======== Available data

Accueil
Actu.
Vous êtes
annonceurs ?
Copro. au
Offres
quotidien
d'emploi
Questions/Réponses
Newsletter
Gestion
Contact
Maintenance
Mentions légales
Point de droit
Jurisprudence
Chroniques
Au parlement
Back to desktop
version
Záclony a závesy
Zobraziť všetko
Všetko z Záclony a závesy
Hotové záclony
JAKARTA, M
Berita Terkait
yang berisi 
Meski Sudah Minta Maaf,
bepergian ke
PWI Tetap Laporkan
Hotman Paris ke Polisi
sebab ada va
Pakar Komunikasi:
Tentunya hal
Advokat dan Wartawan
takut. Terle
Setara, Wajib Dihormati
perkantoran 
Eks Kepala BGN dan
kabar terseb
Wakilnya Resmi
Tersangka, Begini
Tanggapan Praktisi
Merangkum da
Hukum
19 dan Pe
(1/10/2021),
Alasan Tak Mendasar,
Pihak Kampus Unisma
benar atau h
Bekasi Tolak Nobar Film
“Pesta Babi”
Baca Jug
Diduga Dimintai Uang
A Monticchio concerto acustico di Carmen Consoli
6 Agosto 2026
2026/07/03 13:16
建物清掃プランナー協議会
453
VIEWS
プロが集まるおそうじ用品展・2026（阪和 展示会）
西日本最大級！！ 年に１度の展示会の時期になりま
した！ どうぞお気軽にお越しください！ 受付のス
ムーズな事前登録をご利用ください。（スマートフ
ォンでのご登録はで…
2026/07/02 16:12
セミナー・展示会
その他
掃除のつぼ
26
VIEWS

================
======== Available data

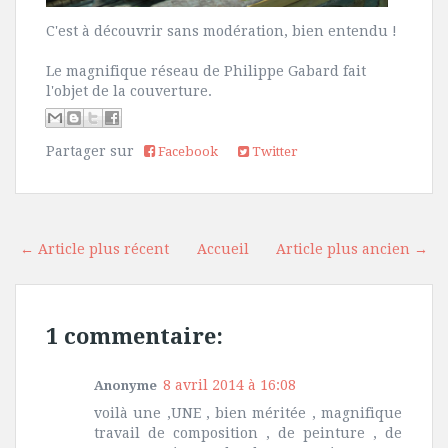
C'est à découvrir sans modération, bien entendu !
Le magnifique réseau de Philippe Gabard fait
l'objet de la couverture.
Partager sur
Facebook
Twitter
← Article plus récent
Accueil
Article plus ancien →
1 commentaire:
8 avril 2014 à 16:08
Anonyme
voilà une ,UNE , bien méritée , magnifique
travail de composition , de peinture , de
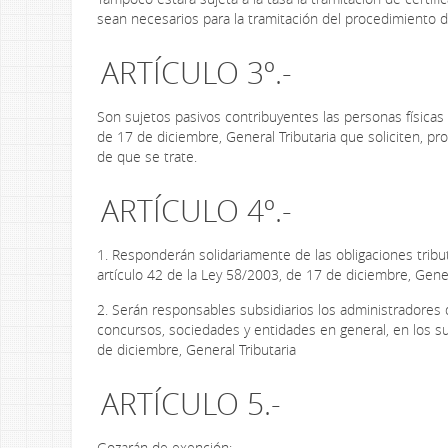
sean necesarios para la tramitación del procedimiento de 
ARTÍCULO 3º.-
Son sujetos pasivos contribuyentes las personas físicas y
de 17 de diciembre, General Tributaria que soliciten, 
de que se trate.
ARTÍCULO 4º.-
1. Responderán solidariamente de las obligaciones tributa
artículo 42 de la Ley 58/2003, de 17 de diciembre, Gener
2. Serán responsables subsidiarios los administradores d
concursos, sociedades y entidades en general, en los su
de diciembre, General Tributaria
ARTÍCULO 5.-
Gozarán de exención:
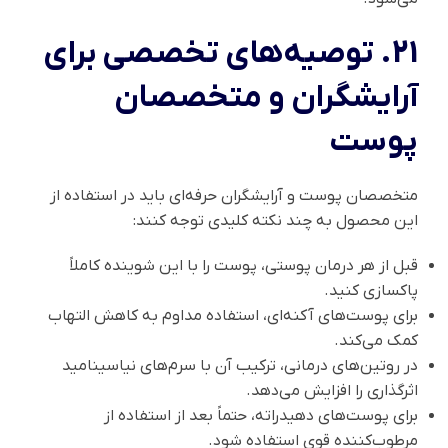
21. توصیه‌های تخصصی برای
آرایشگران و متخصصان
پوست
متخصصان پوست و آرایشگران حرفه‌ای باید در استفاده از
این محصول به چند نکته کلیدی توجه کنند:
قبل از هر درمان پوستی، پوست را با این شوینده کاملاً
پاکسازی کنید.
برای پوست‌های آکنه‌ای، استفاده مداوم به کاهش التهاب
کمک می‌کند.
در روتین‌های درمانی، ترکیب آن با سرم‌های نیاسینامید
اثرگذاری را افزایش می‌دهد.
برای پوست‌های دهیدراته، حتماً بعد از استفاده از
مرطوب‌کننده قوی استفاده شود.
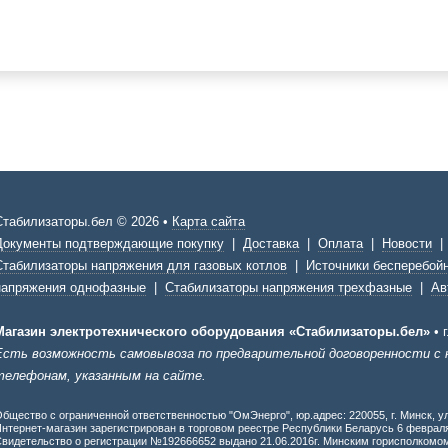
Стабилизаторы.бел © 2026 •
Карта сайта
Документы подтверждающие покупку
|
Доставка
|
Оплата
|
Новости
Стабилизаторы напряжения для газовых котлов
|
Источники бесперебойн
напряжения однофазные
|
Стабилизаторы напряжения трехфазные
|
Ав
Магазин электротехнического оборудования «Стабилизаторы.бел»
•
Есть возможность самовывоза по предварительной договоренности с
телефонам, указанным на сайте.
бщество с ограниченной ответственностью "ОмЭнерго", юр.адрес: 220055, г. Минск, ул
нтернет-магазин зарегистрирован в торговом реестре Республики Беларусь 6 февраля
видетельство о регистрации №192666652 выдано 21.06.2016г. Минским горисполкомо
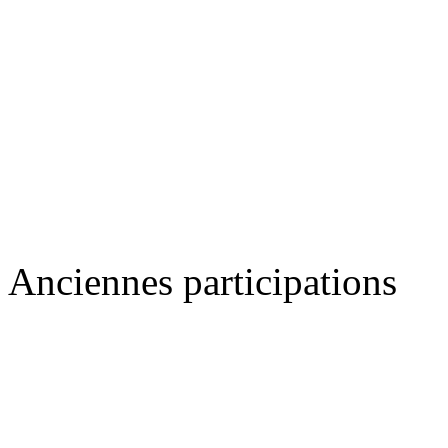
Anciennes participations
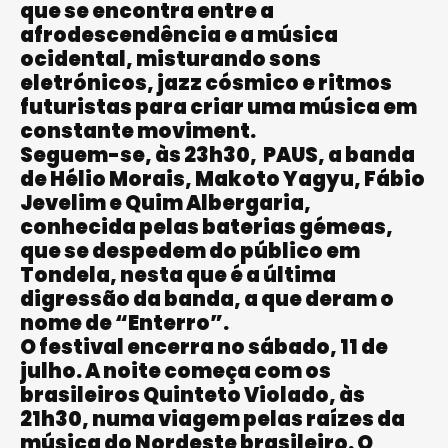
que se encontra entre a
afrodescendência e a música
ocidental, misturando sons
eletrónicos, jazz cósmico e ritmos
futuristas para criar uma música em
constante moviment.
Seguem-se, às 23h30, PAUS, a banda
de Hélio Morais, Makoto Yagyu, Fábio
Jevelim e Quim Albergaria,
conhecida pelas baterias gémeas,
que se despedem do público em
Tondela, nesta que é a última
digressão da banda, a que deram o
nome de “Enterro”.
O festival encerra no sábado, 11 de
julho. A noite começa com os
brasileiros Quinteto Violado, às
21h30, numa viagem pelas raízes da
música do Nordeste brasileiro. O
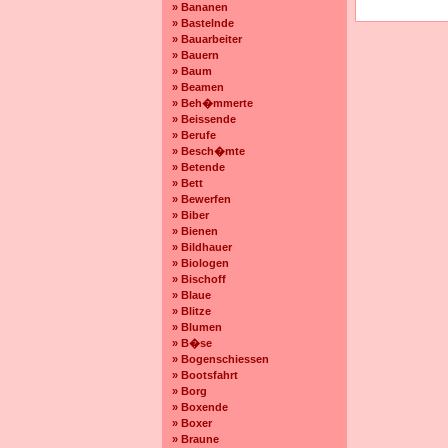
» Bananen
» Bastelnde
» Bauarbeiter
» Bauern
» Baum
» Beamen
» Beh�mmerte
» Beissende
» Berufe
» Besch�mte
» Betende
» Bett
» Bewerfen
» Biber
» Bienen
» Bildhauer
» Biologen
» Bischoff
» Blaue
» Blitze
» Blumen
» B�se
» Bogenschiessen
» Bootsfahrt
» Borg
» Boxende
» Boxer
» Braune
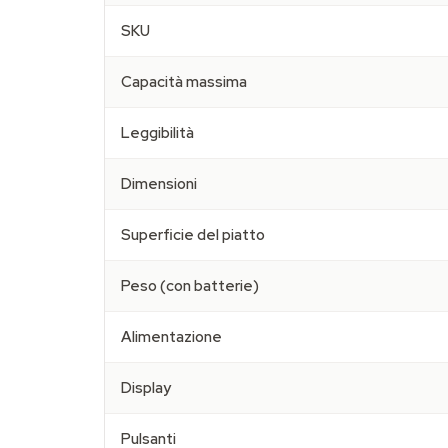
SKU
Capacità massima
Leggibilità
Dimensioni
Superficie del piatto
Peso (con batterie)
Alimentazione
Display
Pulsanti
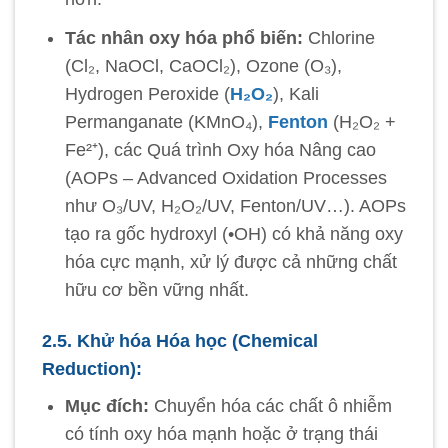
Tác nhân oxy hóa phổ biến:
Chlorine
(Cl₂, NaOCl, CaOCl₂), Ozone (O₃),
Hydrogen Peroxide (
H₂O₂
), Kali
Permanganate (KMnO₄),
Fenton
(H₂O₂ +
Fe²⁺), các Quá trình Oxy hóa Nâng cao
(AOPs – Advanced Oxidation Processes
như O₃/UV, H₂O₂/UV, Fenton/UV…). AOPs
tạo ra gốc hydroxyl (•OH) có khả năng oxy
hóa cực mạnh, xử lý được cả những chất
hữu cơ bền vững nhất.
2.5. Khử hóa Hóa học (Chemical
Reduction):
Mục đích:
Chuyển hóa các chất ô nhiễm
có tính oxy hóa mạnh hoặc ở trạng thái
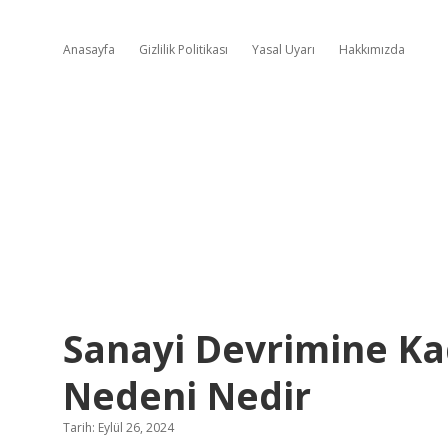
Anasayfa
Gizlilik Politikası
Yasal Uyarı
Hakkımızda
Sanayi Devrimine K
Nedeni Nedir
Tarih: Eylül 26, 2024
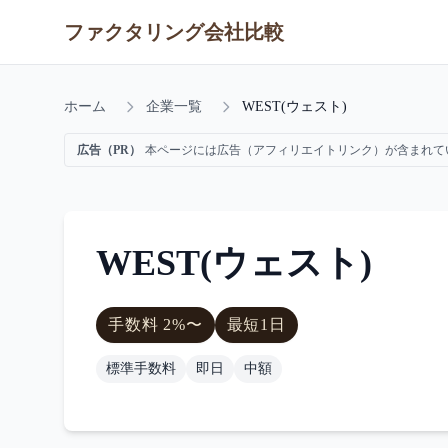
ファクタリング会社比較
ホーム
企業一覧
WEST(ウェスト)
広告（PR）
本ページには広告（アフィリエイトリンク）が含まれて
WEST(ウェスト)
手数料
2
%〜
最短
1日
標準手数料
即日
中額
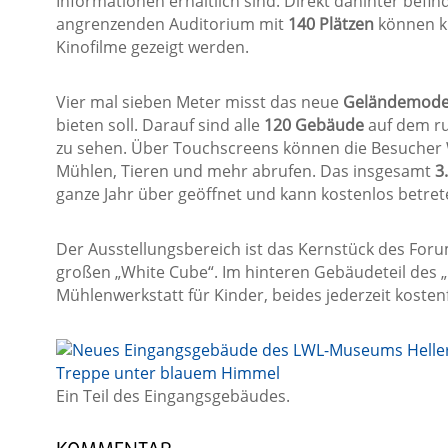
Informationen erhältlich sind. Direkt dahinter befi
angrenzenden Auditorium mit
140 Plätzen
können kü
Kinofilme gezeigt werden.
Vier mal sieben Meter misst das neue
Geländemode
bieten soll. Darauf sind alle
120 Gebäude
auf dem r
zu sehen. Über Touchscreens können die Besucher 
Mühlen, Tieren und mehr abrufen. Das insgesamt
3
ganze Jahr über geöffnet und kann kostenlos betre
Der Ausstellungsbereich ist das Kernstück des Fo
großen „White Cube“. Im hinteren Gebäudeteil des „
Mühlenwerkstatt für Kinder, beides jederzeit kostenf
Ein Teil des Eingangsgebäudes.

================

Directions for this task: In the material above, one part opens with the line containing "brasileiros Quinteto Violado, às" and closes with the line containing "Ein Teil des Eingangsgebäudes.". Write out that part exactly and skip its pictures.

Answer section:
brasileiros Quinteto Violado, às
21h30, numa viagem pelas raízes da
música do Nordeste brasileiro. O
» Bananen
» Bastelnde
» Bauarbeiter
» Bauern
» Baum
» Beamen
» Beh�mmerte
» Beissende
» Berufe
» Besch�mte
» Betende
» Bett
» Bewerfen
» Biber
» Bienen
» Bildhauer
» Biologen
» Bischoff
» Blaue
» Blitze
» Blumen
» B�se
» Bogenschiessen
» Bootsfahrt
» Borg
» Boxende
» Boxer
» Braune
SKU
Capacità massima
Leggibilità
Dimensioni
Superficie del piatto
Peso (con batterie)
Alimentazione
Display
Pulsanti
Tác nhân oxy hóa phổ biến:
Chlorine
(Cl₂, NaOCl, CaOCl₂), Ozone (O₃),
Hydrogen Peroxide (
H₂O₂
), Kali
Permanganate (KMnO₄),
Fenton
(H₂O₂ +
Fe²⁺), các Quá trình Oxy hóa Nâng cao
(AOPs – Advanced Oxidation Processes
như O₃/UV, H₂O₂/UV, Fenton/UV…). AOPs
tạo ra gốc hydroxyl (•OH) có khả năng oxy
hóa cực mạnh, xử lý được cả những chất
hữu cơ bền vững nhất.
2.5. Khử hóa Hóa học (Chemical
Reduction):
Mục đích:
Chuyển hóa các chất ô nhiễm
có tính oxy hóa mạnh hoặc ở trạng thái
Anasayfa
Gizlilik Politikası
Yasal Uyarı
Hakkımızda
Sanayi Devrimine K
Nedeni Nedir
Tarih: Eylül 26, 2024
ファクタリング会社比較
ホーム
企業一覧
WEST(ウェスト)
広告（PR）
本ページには広告（アフィリエイトリンク）が含まれて
WEST(ウェスト)
手数料
2
%〜
最短
1日
標準手数料
即日
中額
Informationen erhältlich sind. Direkt dahinter befi
angrenzenden Auditorium mit
140 Plätzen
können kü
Kinofilme gezeigt werden.
Vier mal sieben Meter misst das neue
Geländemode
bieten soll. Darauf sind alle
120 Gebäude
auf dem r
zu sehen. Über Touchscreens können die Besucher 
Mühlen, Tieren und mehr abrufen. Das insgesamt
3
ganze Jahr über geöffnet und kann kostenlos betre
Der Ausstellungsbereich ist das Kernstück des Fo
großen „White Cube“. Im hinteren Gebäudeteil des „
Mühlenwerkstatt für Kinder, beides jederzeit kostenf
Ein Teil des Eingangsgebäudes.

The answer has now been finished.